De A comme Accent à Z comme Zut, en passant par H comme Hammam ou N comme nostalgie, 100 mots pour un livre : L’apprentissage ou « comment la France adopte ses enfants de migrants ». Une oeuvre que la journaliste/auteur Nadia Khouri-Dagher a choisi de publier d’abord sur Internet. Un abécédaire savoureux qu’Afrik a décidé de distiller en ligne, pour un grand rendez-vous hebdomadaire. Une autre manière d’appréhender la littérature…

H

Héritage

Pour Teymour

J’écoute les sublimes concertis pour violoncelle de Vivaldi, et je pense à mon père. Lorsque nous avons émigré, nous avons emporté peu de choses, ce que chacun de nous six jugeait essentiel d’emmener avec soi. Pour mon père, ces essentiels furent des livres et des disques, et parmi ces derniers, un 33 tours « Les quatre saisons » de Vivaldi, qu’il avait acheté à Beyrouth pour nous les enfants, à la pochette aujourd’hui usée par les ans tellement nous l’avons écoutée.

Vivaldi est l’un des cadeaux que m’aura offert mon père au cours de sa vie.
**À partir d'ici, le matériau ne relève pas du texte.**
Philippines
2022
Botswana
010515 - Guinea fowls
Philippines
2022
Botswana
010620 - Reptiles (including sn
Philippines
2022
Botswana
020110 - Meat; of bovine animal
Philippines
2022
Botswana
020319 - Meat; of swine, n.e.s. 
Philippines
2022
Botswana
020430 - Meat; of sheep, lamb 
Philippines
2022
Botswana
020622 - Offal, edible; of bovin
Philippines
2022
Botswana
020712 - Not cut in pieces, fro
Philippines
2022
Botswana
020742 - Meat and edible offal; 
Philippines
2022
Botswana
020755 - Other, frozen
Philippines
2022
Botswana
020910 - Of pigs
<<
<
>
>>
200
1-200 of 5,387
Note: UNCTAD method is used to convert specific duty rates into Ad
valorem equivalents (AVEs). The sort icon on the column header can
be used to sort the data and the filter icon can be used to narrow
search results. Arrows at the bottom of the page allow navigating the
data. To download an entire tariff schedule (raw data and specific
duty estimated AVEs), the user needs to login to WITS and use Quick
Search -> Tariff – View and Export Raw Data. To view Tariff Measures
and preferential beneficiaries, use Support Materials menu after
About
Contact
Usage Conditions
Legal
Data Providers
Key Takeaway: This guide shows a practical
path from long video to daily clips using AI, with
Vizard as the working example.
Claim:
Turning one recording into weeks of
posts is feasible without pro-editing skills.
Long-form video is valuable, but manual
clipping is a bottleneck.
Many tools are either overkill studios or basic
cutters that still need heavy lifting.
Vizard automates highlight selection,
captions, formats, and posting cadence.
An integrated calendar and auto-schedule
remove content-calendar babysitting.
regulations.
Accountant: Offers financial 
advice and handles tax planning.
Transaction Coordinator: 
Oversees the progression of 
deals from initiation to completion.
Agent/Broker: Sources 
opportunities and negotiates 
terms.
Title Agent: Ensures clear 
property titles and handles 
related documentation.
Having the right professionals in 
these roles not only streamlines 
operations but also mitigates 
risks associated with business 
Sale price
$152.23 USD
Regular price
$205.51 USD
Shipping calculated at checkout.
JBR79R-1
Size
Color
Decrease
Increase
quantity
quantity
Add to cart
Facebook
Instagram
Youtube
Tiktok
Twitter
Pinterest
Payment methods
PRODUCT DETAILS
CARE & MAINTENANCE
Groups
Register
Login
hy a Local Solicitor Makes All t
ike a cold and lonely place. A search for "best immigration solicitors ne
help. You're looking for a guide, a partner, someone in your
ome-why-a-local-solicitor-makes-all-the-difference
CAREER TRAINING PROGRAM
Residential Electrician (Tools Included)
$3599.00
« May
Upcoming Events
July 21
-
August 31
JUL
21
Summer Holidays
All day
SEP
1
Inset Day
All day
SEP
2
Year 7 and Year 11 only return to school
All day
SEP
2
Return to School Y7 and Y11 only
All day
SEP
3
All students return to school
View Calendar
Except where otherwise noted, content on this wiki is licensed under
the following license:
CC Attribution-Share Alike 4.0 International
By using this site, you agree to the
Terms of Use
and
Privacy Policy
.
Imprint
Et à travers ce premier Vivaldi acheté pour nous enfants, mon père m’aura peut-être offert l’amour de la musique, qui me donne tant de bonheur aujourd’hui.

C’est France Musique qui me fit redécouvrir il y a quelques années ce compositeur qui est l’un de mes favoris aujourd’hui, extraordinaire de vitalité d’énergie et d’enthousiasme, émouvant de mélancolie aussi, et où je reconnais toute l’Italie, toute la Méditerranée, la joie éclatante et la gravité intérieure réunies ensemble dans une même composition, et qui sont les deux faces complémentaires et nécessaires de la vie – la sérénité et l’énergie réunies.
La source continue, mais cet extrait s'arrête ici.